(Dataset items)
☆ ☆ ☆ ☆ ☆
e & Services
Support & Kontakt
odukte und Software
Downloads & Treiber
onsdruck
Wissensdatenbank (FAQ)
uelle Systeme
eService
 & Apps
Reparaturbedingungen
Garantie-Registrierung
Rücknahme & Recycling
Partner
☆ ☆ ☆ ☆ ☆
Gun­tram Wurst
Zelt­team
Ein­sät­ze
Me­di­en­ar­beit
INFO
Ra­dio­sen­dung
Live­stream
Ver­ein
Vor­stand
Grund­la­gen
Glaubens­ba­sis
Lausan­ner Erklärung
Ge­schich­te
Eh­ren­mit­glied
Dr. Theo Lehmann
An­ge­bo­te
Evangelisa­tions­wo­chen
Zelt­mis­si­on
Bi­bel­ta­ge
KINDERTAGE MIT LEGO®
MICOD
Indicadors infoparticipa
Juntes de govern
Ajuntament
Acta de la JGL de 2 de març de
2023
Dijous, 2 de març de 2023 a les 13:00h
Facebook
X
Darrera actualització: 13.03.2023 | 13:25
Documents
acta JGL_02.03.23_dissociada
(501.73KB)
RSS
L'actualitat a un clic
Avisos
☆ ☆ ☆ ☆ ☆
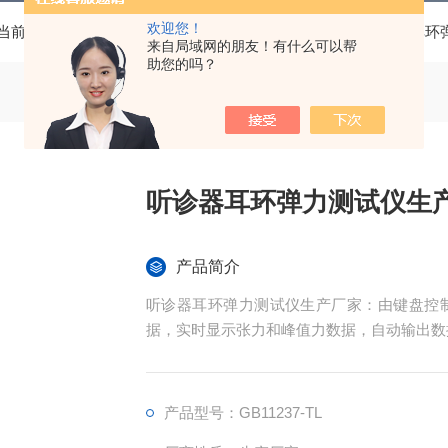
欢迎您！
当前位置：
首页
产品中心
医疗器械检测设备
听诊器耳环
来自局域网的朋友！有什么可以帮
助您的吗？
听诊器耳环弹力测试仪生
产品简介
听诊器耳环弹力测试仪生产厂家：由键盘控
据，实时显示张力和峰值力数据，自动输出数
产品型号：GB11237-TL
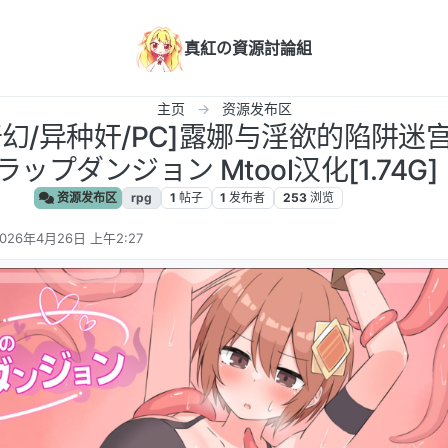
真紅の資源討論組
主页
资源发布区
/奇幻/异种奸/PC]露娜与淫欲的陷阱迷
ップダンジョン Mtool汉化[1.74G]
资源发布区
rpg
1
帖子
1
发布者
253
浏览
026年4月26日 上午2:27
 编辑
☆ ☆ ☆ ☆ ☆
The answer should consist of all lines from the records above that hold the word "març".

Acta de la JGL de 2 de març de
Dijous, 2 de març de 2023 a les 13:00h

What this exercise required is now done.